The Danish association for people with Wilson's disease was founded in june 1. 1990. It was Torben Grønnebæk who took the initiative, for he himself had been severely ill by the disease, which in his case meant that he was completely helpless and therefore needed assistance for everything. Only when another symptom free Wilson patient who had been hit as hard as he visited Torben, did he get his belief back that he would survive. He decided that if he could in any way help other patients to avoid a similar nightmare, he would. He did so through a patients Association where both patients and their families could meet and talk about their traumatic experiences as they waited for the diagnosis.
Over the years, the doctors managed to diagnose patients with Wilson's disease, so that treatment could be started early in life, so that the traumatic process could be avoided. In the year 2000 a Central Function for Wilson patients was established. This had been a great desire by Torben and fellow members.

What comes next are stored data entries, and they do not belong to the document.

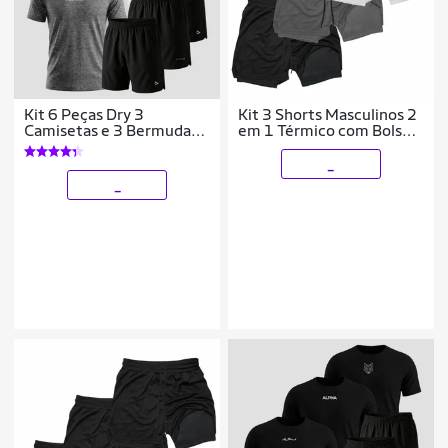
Kit 6 Peças Dry 3
Kit 3 Shorts Masculinos 2
Camisetas e 3 Bermudas
em 1 Térmico com Bolso
Alpha
Secagem Rápida
Academia Treino
_
_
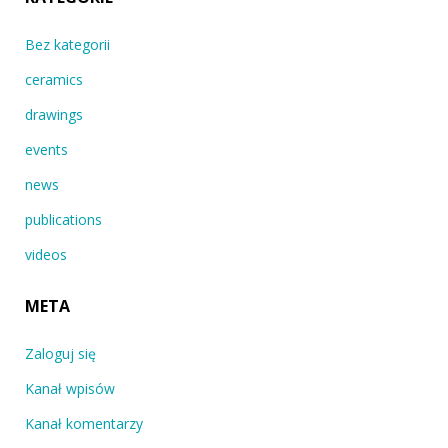
Bez kategorii
ceramics
drawings
events
news
publications
videos
META
Zaloguj się
Kanał wpisów
Kanał komentarzy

Soon the focus shifted from focusing solely on its members' interests internally to also do it externally in collaboration with other small patient groups. Torben, who was a visionary person realized that although small is beautiful, many small streams lead to a much larger river. The Wilson’s Patient Association was enrolled in the umbrella organization KMS, now Rare Disorders (Sjældne Diagnoser), where there were other associations with genetic disorders. Here Torben was chairman for many years. It was very important to him that the doctors did not consider the members of the associations as “rare animals”, but that they were perceived as unique people.
Torben died peacefully on February 18th 2012, at the age of 58, after prolonged severe illness. It was lung cancer that put an end to his great energy and 22 years as chairman.
After the death of Torben, wilson patient Nina Tuxen stepped in as chairman of the Association, and worked with great energy, and across other organizations for rare diseases. Nina was Chairman from 2012 to 2014, where she resigned from the Board of Directors and as Chairman, to continue working in Rare Disorders. Lisbet Ottesen was elected as the new Chairman in 2014. Lisbet is the mother of a daughter who has the disease.